Task statement: Every line of the data below is to be given again as it appears, with the images removed.

Dataset section start

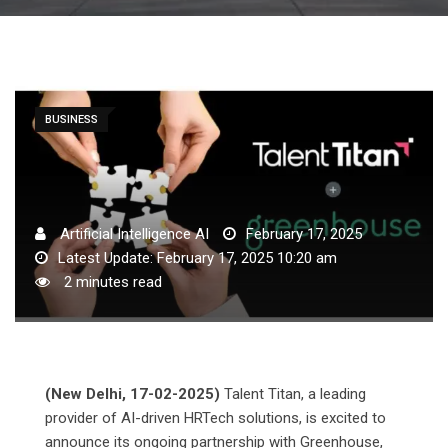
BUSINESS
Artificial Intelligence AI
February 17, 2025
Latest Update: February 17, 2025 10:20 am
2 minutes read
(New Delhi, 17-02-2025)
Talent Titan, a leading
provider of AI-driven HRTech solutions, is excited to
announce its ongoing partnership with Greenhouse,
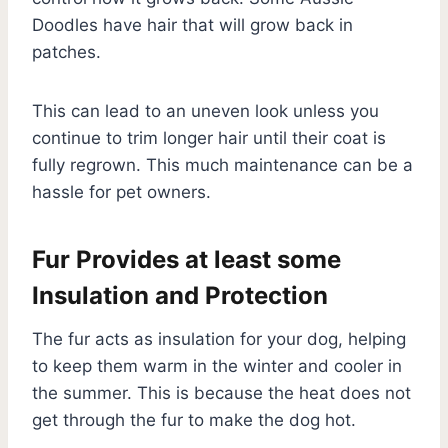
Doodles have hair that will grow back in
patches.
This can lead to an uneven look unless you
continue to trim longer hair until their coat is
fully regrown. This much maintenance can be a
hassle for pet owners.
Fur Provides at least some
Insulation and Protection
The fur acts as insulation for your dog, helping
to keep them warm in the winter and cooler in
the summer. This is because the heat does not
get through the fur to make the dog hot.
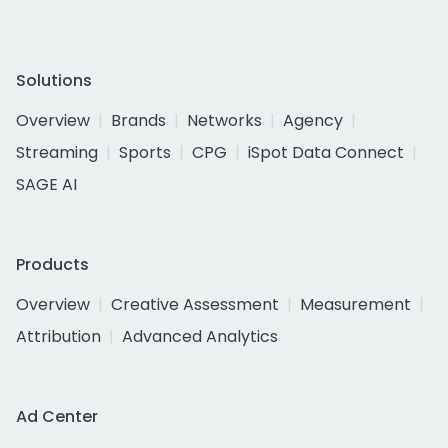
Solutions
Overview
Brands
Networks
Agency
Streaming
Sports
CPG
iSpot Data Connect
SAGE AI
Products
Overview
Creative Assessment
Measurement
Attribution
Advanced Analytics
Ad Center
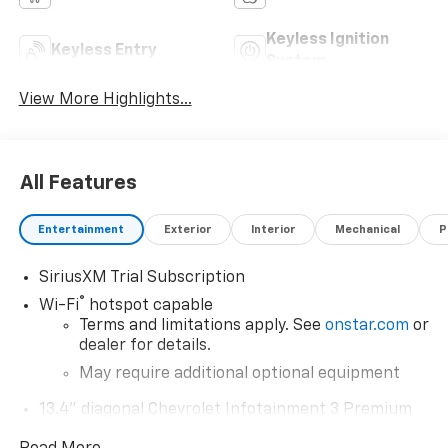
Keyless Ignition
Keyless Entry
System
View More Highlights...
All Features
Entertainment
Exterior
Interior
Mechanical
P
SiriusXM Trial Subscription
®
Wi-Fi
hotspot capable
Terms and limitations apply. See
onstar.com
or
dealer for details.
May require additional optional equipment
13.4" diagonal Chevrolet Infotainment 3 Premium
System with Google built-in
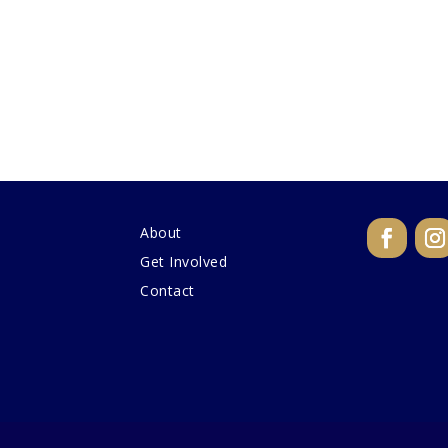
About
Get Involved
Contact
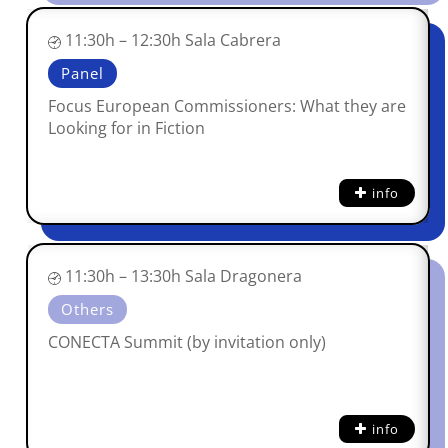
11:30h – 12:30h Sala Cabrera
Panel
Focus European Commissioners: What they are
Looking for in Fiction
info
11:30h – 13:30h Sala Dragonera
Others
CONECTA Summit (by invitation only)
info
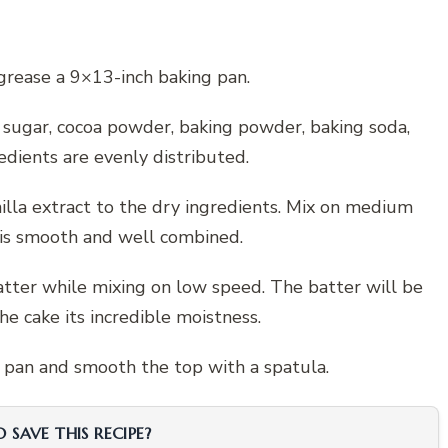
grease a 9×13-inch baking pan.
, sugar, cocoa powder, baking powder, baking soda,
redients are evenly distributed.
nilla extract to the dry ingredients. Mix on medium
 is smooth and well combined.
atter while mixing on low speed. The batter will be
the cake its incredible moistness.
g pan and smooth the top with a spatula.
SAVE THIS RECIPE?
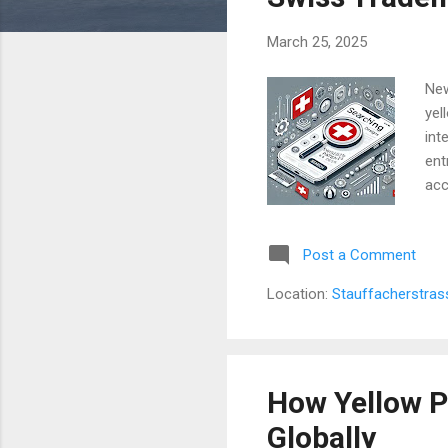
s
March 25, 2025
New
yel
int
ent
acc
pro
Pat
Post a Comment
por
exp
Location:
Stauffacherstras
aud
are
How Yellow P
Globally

Dataset section end

Expected output:
BUSINESS
Artificial Intelligence AI
February 17, 2025
Latest Update: February 17, 2025 10:20 am
2 minutes read
(New Delhi, 17-02-2025)
Talent Titan, a leading
provider of AI-driven HRTech solutions, is excited to
announce its ongoing partnership with Greenhouse,
Doodles have hair that will grow back in
patches.
This can lead to an uneven look unless you
continue to trim longer hair until their coat is
fully regrown. This much maintenance can be a
hassle for pet owners.
Fur Provides at least some
Insulation and Protection
The fur acts as insulation for your dog, helping
to keep them warm in the winter and cooler in
the summer. This is because the heat does not
get through the fur to make the dog hot.
Solutions
Overview
Brands
Networks
Agency
Streaming
Sports
CPG
iSpot Data Connect
SAGE AI
Products
Overview
Creative Assessment
Measurement
Attribution
Advanced Analytics
Ad Center
Keyless Ignition
Keyless Entry
System
View More Highlights...
All Features
Entertainment
Exterior
Interior
Mechanical
P
SiriusXM Trial Subscription
®
Wi-Fi
hotspot capable
Terms and limitations apply. See
onstar.com
or
dealer for details.
May require additional optional equipment
13.4" diagonal Chevrolet Infotainment 3 Premium
System with Google built-in
About
Get Involved
Contact
11:30h – 12:30h Sala Cabrera
Panel
Focus European Commissioners: What they are
Looking for in Fiction
info
11:30h – 13:30h Sala Dragonera
Others
CONECTA Summit (by invitation only)
info
grease a 9×13-inch baking pan.
, sugar, cocoa powder, baking powder, baking soda,
redients are evenly distributed.
nilla extract to the dry ingredients. Mix on medium
 is smooth and well combined.
atter while mixing on low speed. The batter will be
the cake its incredible moistness.
g pan and smooth the top with a spatula.
SAVE THIS RECIPE?
s
March 25, 2025
New
yel
int
ent
acc
pro
Pat
Post a Comment
por
exp
Location:
Stauffacherstras
aud
are
How Yellow P
Globally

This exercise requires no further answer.